6/07/2005 07:55:00 PM|||J. Rodgers|||

Finally the seven foot pile of cloths remaining from the Vintage Garage is in bags awaiting their return to the Goodwill.
The remaining crap from my childhood and my parent’s life has been stuffed into the other half of my two car garage I call home. The plywood desk has been cut, the microwave plugged in, and the water cooler has been ordered.
The Lexicon Project, finally, has an office. Though still reeking urine from my dead cat, we finally have a space to create.

Granted things are not as bad as they read, remember I am a photographer, not a writer; written word always seems to read better there is a sense of desperation.
Though unfortunately I just realized this blog thing does not have a spell check; again, remember, I am a photographer not a writer.

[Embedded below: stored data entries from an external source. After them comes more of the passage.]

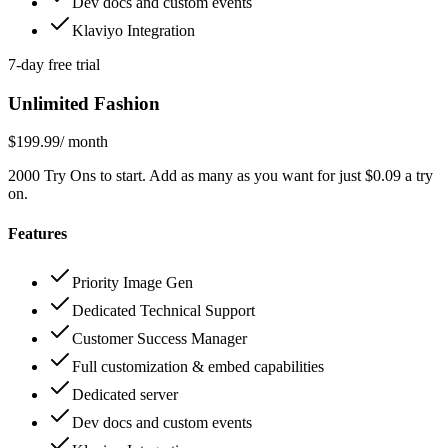
Dev docs and custom events
Klaviyo Integration
7-day free trial
Unlimited Fashion
$199.99
/ month
2000 Try Ons to start. Add as many as you want for just $0.09 a try
on.
Features
Priority Image Gen
Dedicated Technical Support
Customer Success Manager
Full customization & embed capabilities
Dedicated server
Dev docs and custom events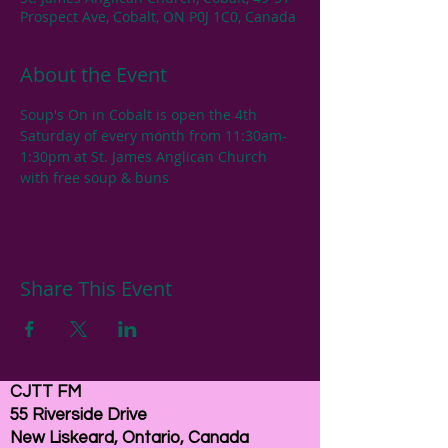
Prospect Ave, Cobalt, ON P0J 1C0, Canada
About the Event
Soup's On in Cobalt is open the 4th 
Saturday of every month from 11:30am-
1:30pm at St. James Anglican Church 
with free soup & buns
Share This Event
CJTT FM
55 Riverside Drive
New Liskeard, Ontario, Canada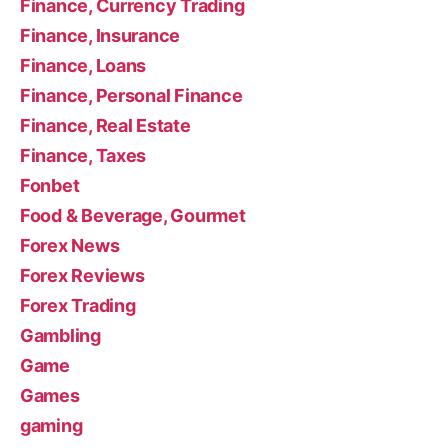
Finance, Currency Trading
Finance, Insurance
Finance, Loans
Finance, Personal Finance
Finance, Real Estate
Finance, Taxes
Fonbet
Food & Beverage, Gourmet
Forex News
Forex Reviews
Forex Trading
Gambling
Game
Games
gaming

From our office we are creating an educational outreach program that will work to educate children about community; what it is, what it means, who it represents; all through the use of photography. I believe the hard part in creating community based critical thinking skills is the divide between how people see their community and how they see their interaction within. It is my belief that photography has the power to empower people to interact with their vision of their community and envision a path to this end; though the task is never ending.

The Lexicon Project is beginning with the Castlewood community center in late June to place cameras in the hands of kids, after a bit of photographic education as well as community development skills they will be released to interact with themselves, their family and their community.
Early July the Lexicon Project will work the same curriculum, after a bit of review, with children at the Carnegie Center's Camp Carnegie.
At the close of Camp Carnagie the Project will focus its photographic outreach program, dubbed "operation phototivity," on children within the Hispanic community. With a grant from the Kentucky Arts Council the project will place cameras in the hands of the Hispanic community to allow one of our cities fastest growing minority populations to show us how they see our city and their place within. From here the goal is to create an educational curriculum with FCPS educator Jenny O'Neil that will mesh with the Kentucky Core Curriculum and eventually be entered into the standard high school educational curriculum.

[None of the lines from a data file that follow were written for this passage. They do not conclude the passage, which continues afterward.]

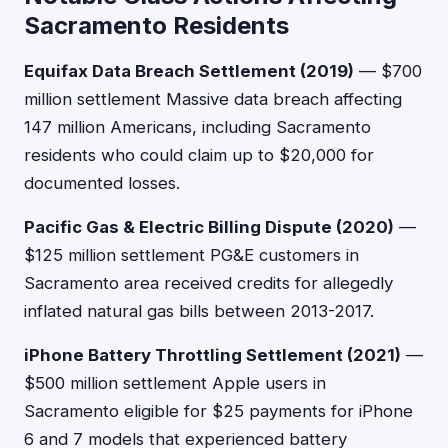
Sacramento Residents
Equifax Data Breach Settlement (2019)
— $700
million settlement Massive data breach affecting
147 million Americans, including Sacramento
residents who could claim up to $20,000 for
documented losses.
Pacific Gas & Electric Billing Dispute (2020)
—
$125 million settlement PG&E customers in
Sacramento area received credits for allegedly
inflated natural gas bills between 2013-2017.
iPhone Battery Throttling Settlement (2021)
—
$500 million settlement Apple users in
Sacramento eligible for $25 payments for iPhone
6 and 7 models that experienced battery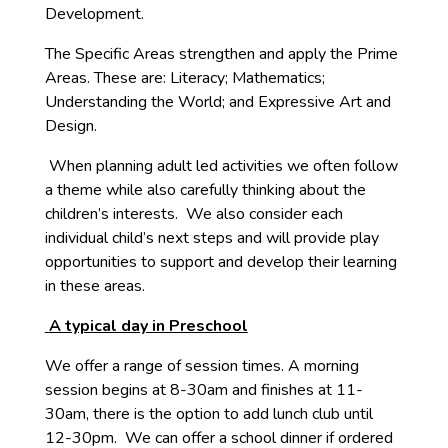
Development.
The Specific Areas strengthen and apply the Prime
Areas. These are: Literacy; Mathematics;
Understanding the World; and Expressive Art and
Design.
When planning adult led activities we often follow
a theme while also carefully thinking about the
children’s interests. We also consider each
individual child’s next steps and will provide play
opportunities to support and develop their learning
in these areas.
A typical day in Preschool
We offer a range of session times. A morning
session begins at 8-30am and finishes at 11-
30am, there is the option to add lunch club until
12-30pm. We can offer a school dinner if ordered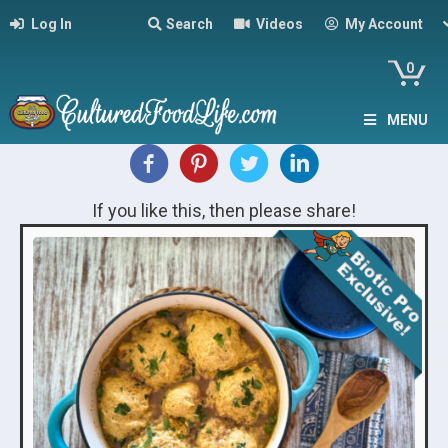
Log In
Search
Videos
My Account
0
MENU
If you like this, then please share!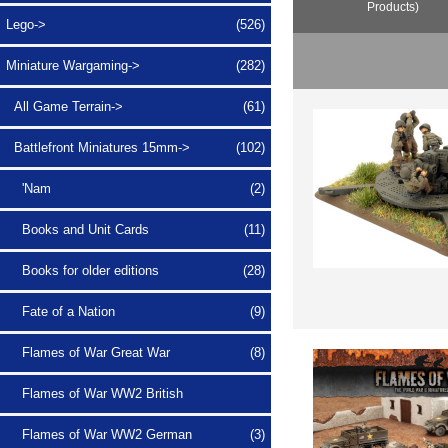
Products)
Lego->
(526)
Miniature Wargaming
->
(282)
All Game Terrain->
(61)
Battlefront Miniatures 15mm
->
(102)
'Nam
(2)
Books and Unit Cards
(11)
Books for older editions
(28)
Fate of a Nation
(9)
Flames of War Great War
(8)
Flames of War WW2 British
Flames of War WW2 German
(3)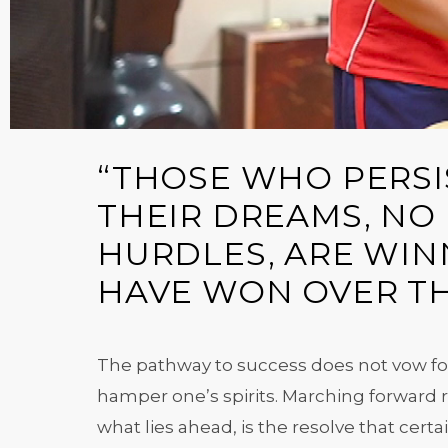
“THOSE WHO PERSIS
THEIR DREAMS, NO
HURDLES, ARE WINN
HAVE WON OVER TH
The pathway to success does not vow for
hamper one’s spirits. Marching forward re
what lies ahead, is the resolve that certa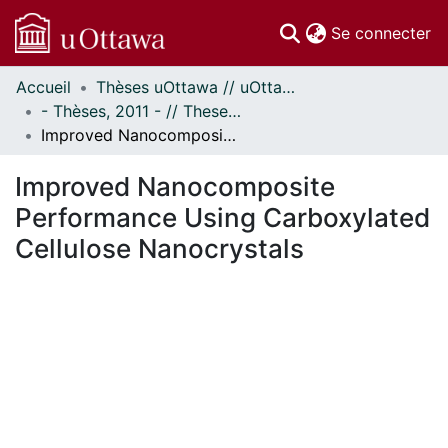
(c
Se connecter
Accueil
Thèses uOttawa // uOttawa Theses
Communautés
- Thèses, 2011 - // Theses, 2011 -
et collections
Improved Nanocomposite Performance Using Carboxylated Cellulose Nanocrystals
Parcourir
Statistiques
Improved Nanocomposite
À propos
Performance Using Carboxylated
Cellulose Nanocrystals
ment...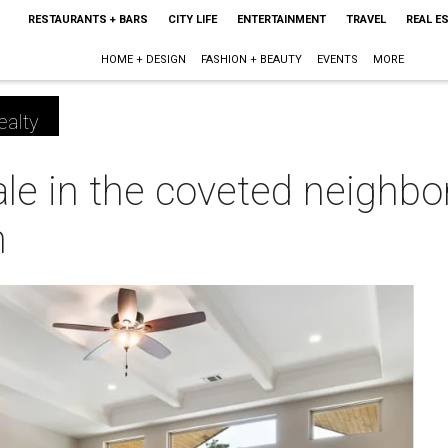
RESTAURANTS + BARS
CITY LIFE
ENTERTAINMENT
TRAVEL
REAL E
HOME + DESIGN
FASHION + BEAUTY
EVENTS
MORE
ealty
ale in the coveted neighb
h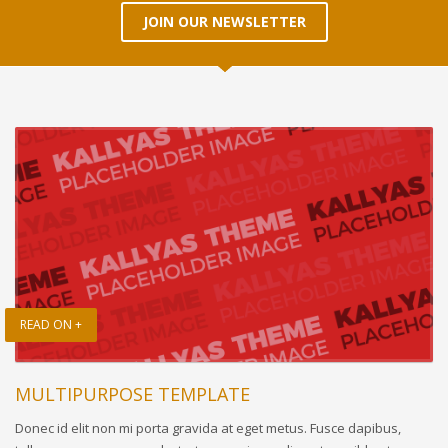
JOIN OUR NEWSLETTER
READ ON +
MULTIPURPOSE TEMPLATE
Donec id elit non mi porta gravida at eget metus. Fusce dapibus,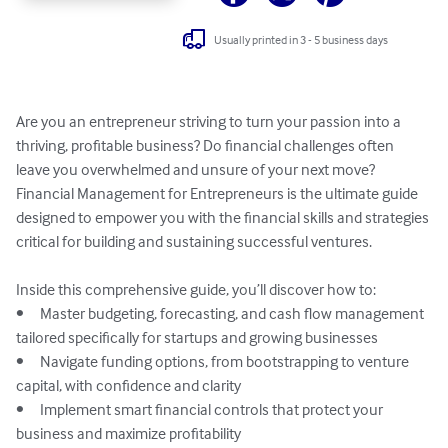
Usually printed in 3 - 5 business days
Are you an entrepreneur striving to turn your passion into a 
thriving, profitable business? Do financial challenges often 
leave you overwhelmed and unsure of your next move? 
Financial Management for Entrepreneurs is the ultimate guide 
designed to empower you with the financial skills and strategies 
critical for building and sustaining successful ventures.

Inside this comprehensive guide, you’ll discover how to:

•	Master budgeting, forecasting, and cash flow management 
tailored specifically for startups and growing businesses

•	Navigate funding options, from bootstrapping to venture 
capital, with confidence and clarity

•	Implement smart financial controls that protect your 
business and maximize profitability
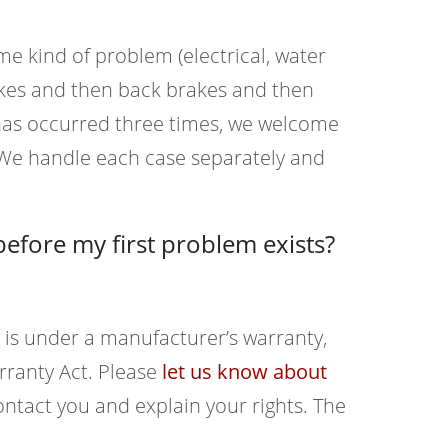
me kind of problem (electrical, water
rakes and then back brakes and then
at has occurred three times, we welcome
 We handle each case separately and
before my first problem exists?
 is under a manufacturer’s warranty,
ranty Act. Please
let us know about
tact you and explain your rights. The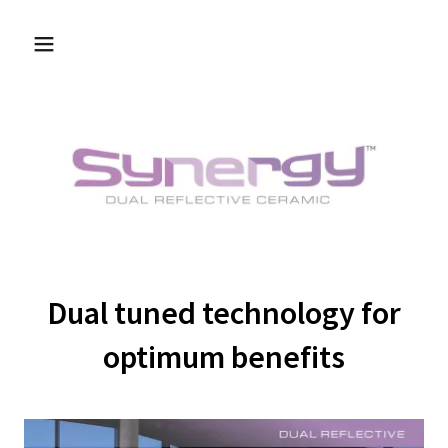
Dual tuned technology for
optimum benefits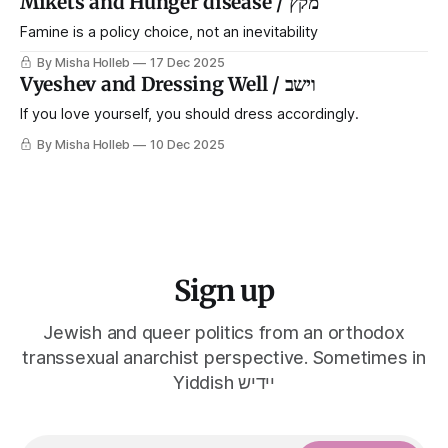
Mikets and Hunger disease / מקץ
Famine is a policy choice, not an inevitability
By Misha Holleb
17 Dec 2025
Vyeshev and Dressing Well / וישב
If you love yourself, you should dress accordingly.
By Misha Holleb
10 Dec 2025
Sign up
Jewish and queer politics from an orthodox
transsexual anarchist perspective. Sometimes in
Yiddish יידיש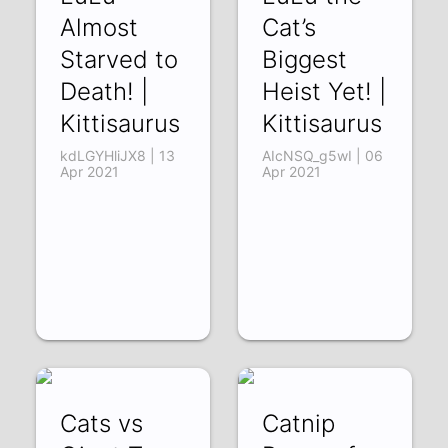
Almost
Cat’s
Starved to
Biggest
Death! |
Heist Yet! |
Kittisaurus
Kittisaurus
kdLGYHliJX8 | 13
AIcNSQ_g5wI | 06
Apr 2021
Apr 2021
Cats vs
Catnip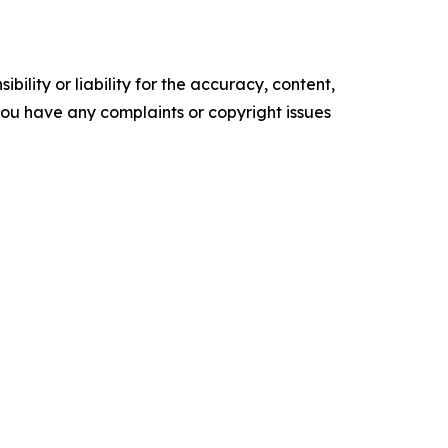
ility or liability for the accuracy, content,
f you have any complaints or copyright issues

Our government fells the complete right to gut creative educational programs when the wind blows south, while at the same time speaking to the constant creationist idea of critical thinking. What they always choose to ignore is that through creativity we find the strongest critics.

Hopefully the smell of cat urine will fade over time, or perhaps my hours in the office will find me accustom to the stench of urea. Irregardless my view is of the world, that is of course when the garage door is open, and all I see is beauty.